Les kératoses actiniques ou solaires sont des carcinomes épidermoïdes in situ de la peau et font partie des dermatoses les plus fréquentes dans la pratique quotidienne. D’une part, il faut informer le patient de l’importance de son photovieillissement chronique de la peau, du début de la cancérogenèse, des examens de contrôle qui dureront probablement toute la vie et des traitements à effectuer tantôt plus, tantôt moins. D’autre part, on peut proposer différentes méthodes, allant de courtes et violentes à longues et modérées, de la responsabilité individuelle à l’application médicale. Il peut également arriver que l’on doive passer d’une méthode à l’autre ou combiner l’une avec l’autre.

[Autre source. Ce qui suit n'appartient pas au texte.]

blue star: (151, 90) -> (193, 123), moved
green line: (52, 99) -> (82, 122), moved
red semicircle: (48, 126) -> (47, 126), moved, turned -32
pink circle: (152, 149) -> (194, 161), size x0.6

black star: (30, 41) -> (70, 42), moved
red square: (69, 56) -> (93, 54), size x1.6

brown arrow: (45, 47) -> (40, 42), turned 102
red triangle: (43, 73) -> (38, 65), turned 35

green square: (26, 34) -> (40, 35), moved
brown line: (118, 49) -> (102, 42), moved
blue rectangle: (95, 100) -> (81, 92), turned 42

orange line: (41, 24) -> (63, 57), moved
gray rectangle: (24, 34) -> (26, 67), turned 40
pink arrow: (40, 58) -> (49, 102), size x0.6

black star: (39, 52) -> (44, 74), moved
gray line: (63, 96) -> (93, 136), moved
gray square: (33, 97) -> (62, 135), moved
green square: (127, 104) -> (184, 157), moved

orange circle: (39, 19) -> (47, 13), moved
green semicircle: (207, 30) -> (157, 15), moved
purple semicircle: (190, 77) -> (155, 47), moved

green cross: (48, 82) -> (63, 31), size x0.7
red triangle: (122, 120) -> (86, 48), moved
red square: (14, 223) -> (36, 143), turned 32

L’article suivant discute des nombreuses possibilités.
Comme son nom l’indique, le soleil, ou plutôt la lumière du soleil, est un élément essentiel de la vie. le rayonnement UV est responsable de l’apparition des kératoses actiniques ou solaires. L’exposition chronique aux UV, en particulier, entraîne des dommages permanents et accrus de l’ADN et du génome de la peau, qui se traduisent ensuite par une prolifération mitotique plus ou moins importante de kératinocytes dyskératosiques transformés. On estime que 10% des patients concernés (certains auteurs parlent de 15 à 20%) développent des carcinomes épidermoïdes invasifs à partir des kératoses actiniques si elles ne sont pas traitées. En cas d’immunosuppression médicamenteuse supplémentaire, par exemple suite à une transplantation d’organe, le risque de carcinome est de 30%.

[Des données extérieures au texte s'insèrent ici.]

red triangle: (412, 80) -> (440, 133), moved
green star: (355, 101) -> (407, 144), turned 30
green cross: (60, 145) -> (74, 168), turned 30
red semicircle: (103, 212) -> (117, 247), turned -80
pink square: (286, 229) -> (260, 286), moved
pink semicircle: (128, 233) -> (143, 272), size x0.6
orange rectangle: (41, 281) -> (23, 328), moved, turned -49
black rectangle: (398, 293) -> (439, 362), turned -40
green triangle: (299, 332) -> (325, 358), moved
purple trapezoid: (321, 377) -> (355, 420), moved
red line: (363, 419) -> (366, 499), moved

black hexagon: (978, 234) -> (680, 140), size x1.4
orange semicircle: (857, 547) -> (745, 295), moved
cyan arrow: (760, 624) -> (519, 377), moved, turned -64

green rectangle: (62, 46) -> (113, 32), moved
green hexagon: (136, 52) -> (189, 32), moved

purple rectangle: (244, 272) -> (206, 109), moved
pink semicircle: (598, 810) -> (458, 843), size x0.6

En outre, il existe un lien entre le type de peau et l’intensité de l’exposition aux UV dans le développement des kératoses actiniques. On observe donc des prévalences beaucoup plus élevées dans les régions où l’exposition aux UV est élevée et où la population a la peau claire. Sous nos latitudes, les kératoses actiniques sont présentes chez 11 à 25% des personnes de plus de 40 ans, alors qu’en Australie, le taux est de 60%. Selon une étude récente menée à Hambourg, la prévalence globale est de 2,7%, les hommes restant plus touchés (3,9%) que les femmes (1,9%). En outre, il a été démontré que plus les patients étaient âgés, plus les kératoses actiniques étaient fréquentes.
Résultat clinique
Les kératoses actiniques se présentent sous forme de macules, de papules ou de plaques rugueuses et squameuses, de couleur rougeâtre ou rougeâtre-brunâtre, en particulier sur les zones de la peau exposées aux UV, comme le capillitium, l’hélix de l’oreille, le nez, les avant-bras ou le dos des mains (Fig.1) .

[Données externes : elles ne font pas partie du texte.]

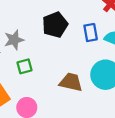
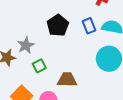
brown trapezoid: (71, 82) -> (67, 80), moved

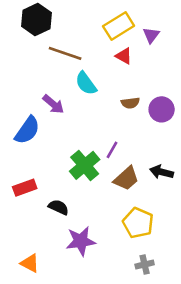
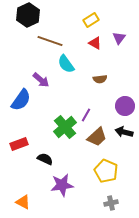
yellow rectangle: (119, 26) -> (91, 20), size x0.7
purple triangle: (151, 35) -> (119, 38), moved
purple circle: (162, 109) -> (125, 106), moved

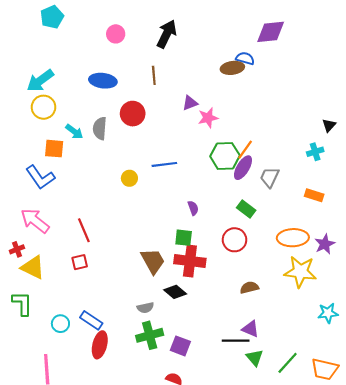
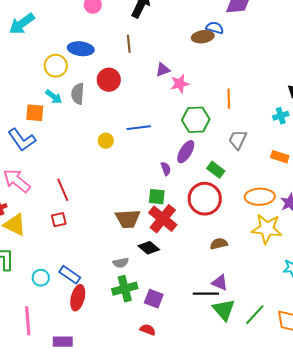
cyan arrow: (40, 81) -> (22, 24), moved
yellow circle: (44, 107) -> (56, 66), moved
orange line: (245, 150) -> (229, 99), moved, turned -36
purple ellipse: (243, 168) -> (186, 152), moved
red circle: (235, 240) -> (205, 199), size x1.4
brown trapezoid: (153, 261) -> (128, 219), turned 116
red cross: (190, 261) -> (163, 219), turned 32
green triangle: (255, 358) -> (224, 310), size x1.4

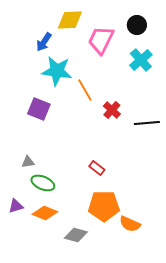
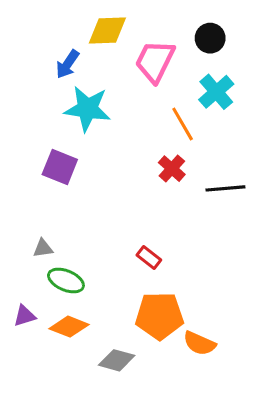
orange line: (85, 90) -> (183, 124), moved

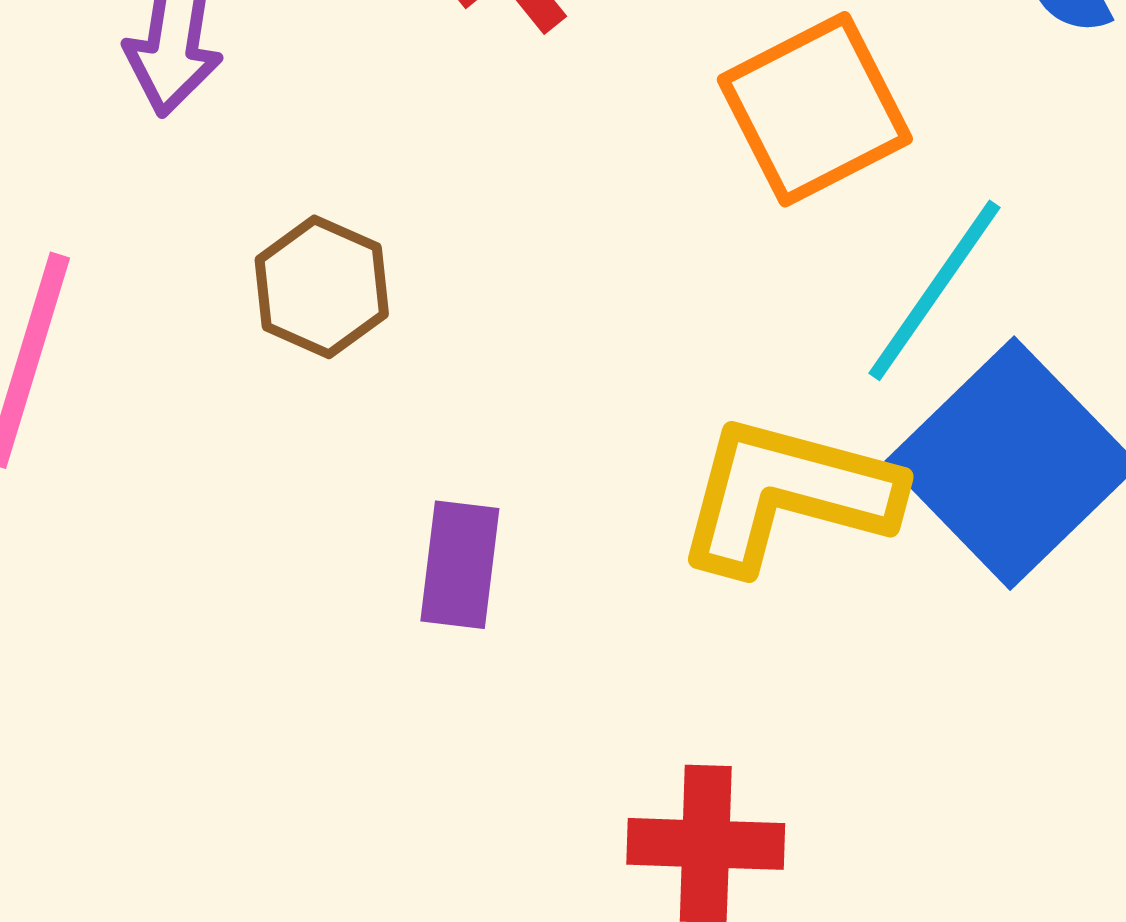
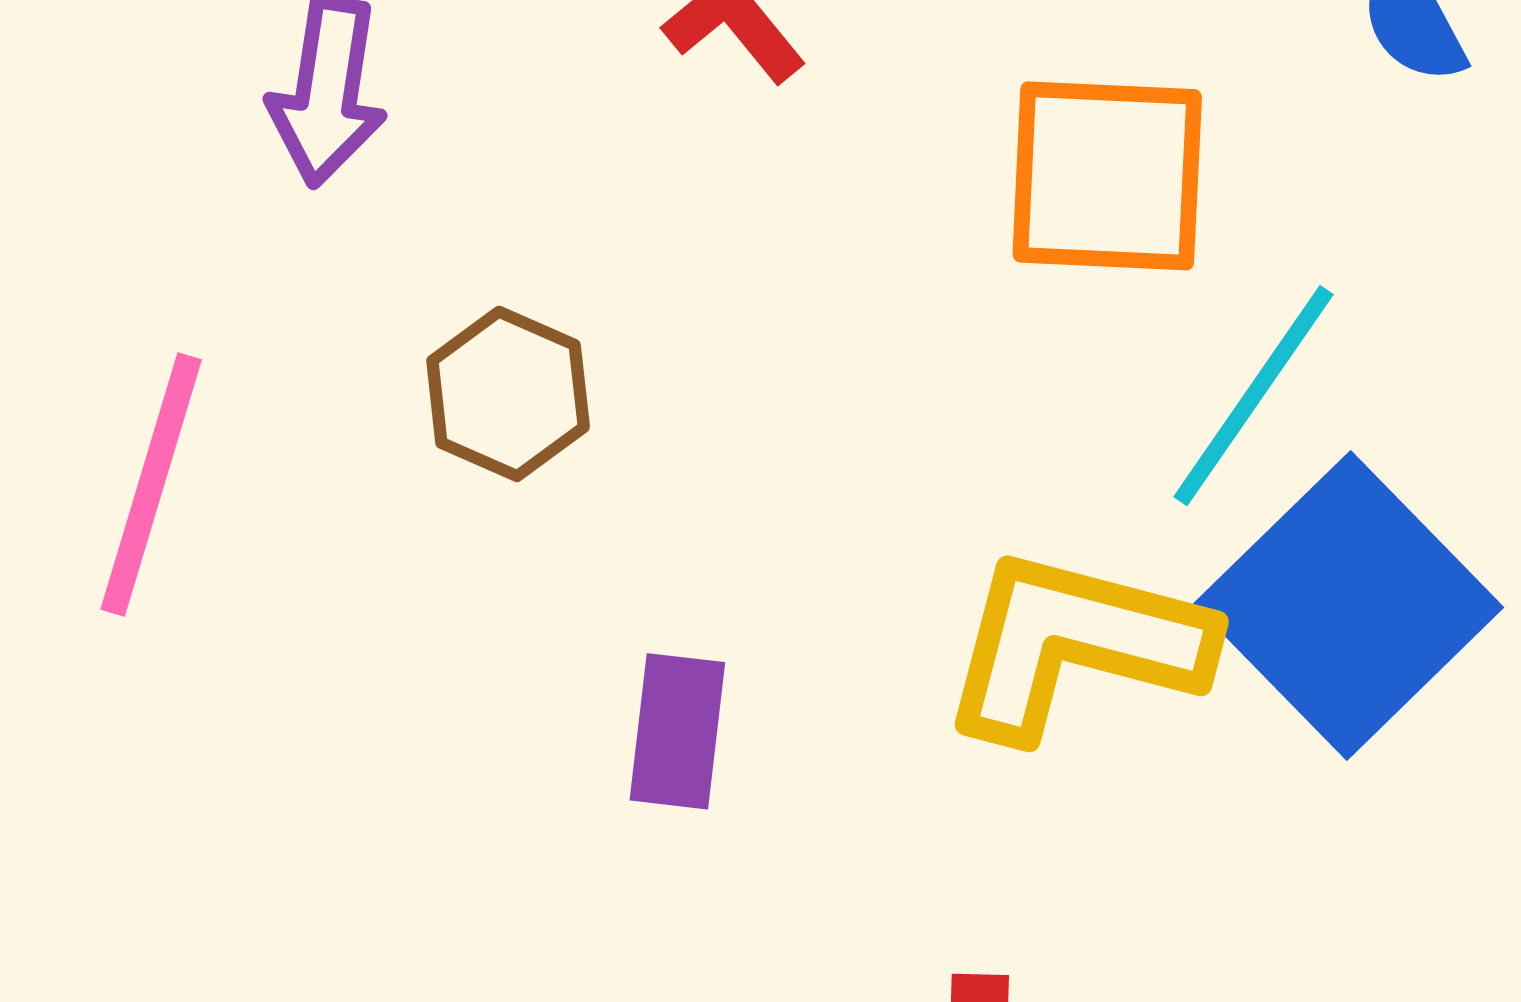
orange square: (815, 109) -> (1107, 176), turned 30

Il est rare que des lésions isolées apparaissent, c’est plutôt une région entière qui est touchée, c’est pourquoi on parle alors de carcinose de terrain. Les diagnostics différentiels sont présentés dans le tableau 1.
Diagnostic
Le diagnostic est généralement établi sur la base d’un tableau clinique typique ou d’un examen clinique. de l’aspect rugueux caractéristique du toucher. Toutefois, en cas de doute, et notamment en cas de kératose actinique hypertrophique pour la différencier d’un carcinome épidermoïde, une biopsie est nécessaire. Deux études de 2011 sont intéressantes à cet égard, l’une montrant que la douleur à la pression est un facteur discriminant significatif de la présence d’un carcinome épidermoïde. L’autre étude portait sur les critères de distinction dermatoscopiques. Il en ressort que les kératoses actiniques présentent principalement un pseudo-réseau rouge et des squames légèrement jaunâtres et brunâtres, tandis que les carcinomes invasifs présentent des vaisseaux en épingle à cheveux et irréguliers, des follicules pileux targoïdes, des masses centrales de kératine et des ulcérations.
Thérapie
De nombreuses options de traitement sont actuellement disponibles (tableau 2).
Et tous les deux ans, de nouvelles options thérapeutiques apparaissent. Le tableau3, par exemple, compare différentes approches thérapeutiques. Les nombreuses options de traitement pourraient laisser penser que la panacée n’a manifestement pas encore été trouvée. Mais ce n’est probablement pas tant le produit qui est en cause que la nature de la maladie, qui, comme nous l’avons dit au début, est due à des dommages permanents de l’ADN dans la peau. Le principe de base du traitement repose sur la destruction des zones atteintes et la réépithélialisation qui s’ensuit.
Cryothérapie : la cryothérapie à l’azote liquide (-195°C) représente le traitement physique destructeur le plus courant dans le traitement des kératoses actiniques au quotidien. La fréquence, la durée, l’intensité et la température spécifique dans la zone de traitement ne sont malheureusement pas standardisées, ce qui se traduit dans les études par un taux de réussite du traitement compris entre 67 et 99% et des taux de récidive allant de 1,2 à 12% au cours de la première année. Cette méthode est peu coûteuse, demande peu de temps et est bien tolérée par le patient sans anesthésie locale. La durée de la congélation est corrélée à l’efficacité, mais aussi aux effets secondaires possibles (hypo/hyperpigmentation, cicatrices).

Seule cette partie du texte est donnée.